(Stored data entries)

::::::

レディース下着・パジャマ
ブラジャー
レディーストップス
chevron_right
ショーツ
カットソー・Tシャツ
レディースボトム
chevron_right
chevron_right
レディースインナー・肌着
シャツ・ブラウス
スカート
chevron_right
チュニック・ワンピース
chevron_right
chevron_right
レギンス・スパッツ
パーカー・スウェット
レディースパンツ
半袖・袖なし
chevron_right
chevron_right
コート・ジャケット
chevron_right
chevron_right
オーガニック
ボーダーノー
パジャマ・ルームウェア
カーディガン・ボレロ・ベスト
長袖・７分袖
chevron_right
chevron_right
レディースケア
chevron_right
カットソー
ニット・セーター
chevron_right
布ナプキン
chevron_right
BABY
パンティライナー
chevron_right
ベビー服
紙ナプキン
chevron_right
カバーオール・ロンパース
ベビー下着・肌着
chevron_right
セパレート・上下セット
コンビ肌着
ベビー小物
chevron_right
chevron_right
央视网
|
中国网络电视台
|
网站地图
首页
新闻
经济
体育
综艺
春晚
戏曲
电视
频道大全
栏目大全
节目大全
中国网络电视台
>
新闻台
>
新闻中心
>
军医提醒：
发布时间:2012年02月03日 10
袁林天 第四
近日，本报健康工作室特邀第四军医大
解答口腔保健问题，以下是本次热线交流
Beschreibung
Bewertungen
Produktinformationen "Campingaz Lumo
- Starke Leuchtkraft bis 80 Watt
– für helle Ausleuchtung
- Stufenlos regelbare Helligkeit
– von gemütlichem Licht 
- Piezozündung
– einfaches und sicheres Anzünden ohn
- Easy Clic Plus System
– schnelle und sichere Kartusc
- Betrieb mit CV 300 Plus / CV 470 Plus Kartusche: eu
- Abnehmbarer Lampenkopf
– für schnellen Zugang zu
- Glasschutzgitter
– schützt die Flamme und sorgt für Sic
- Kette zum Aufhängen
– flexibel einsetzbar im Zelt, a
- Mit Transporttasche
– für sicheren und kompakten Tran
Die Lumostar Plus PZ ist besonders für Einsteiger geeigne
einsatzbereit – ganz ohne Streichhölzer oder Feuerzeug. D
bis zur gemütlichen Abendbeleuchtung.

::::::

**WORK TO COMPLETE**
For each line above that includes the word "Plus", make a copy of that line.

**EXERCISE OUTPUT**
- Easy Clic Plus System
- Betrieb mit CV 300 Plus / CV 470 Plus Kartusche: eu
Die Lumostar Plus PZ ist besonders für Einsteiger geeigne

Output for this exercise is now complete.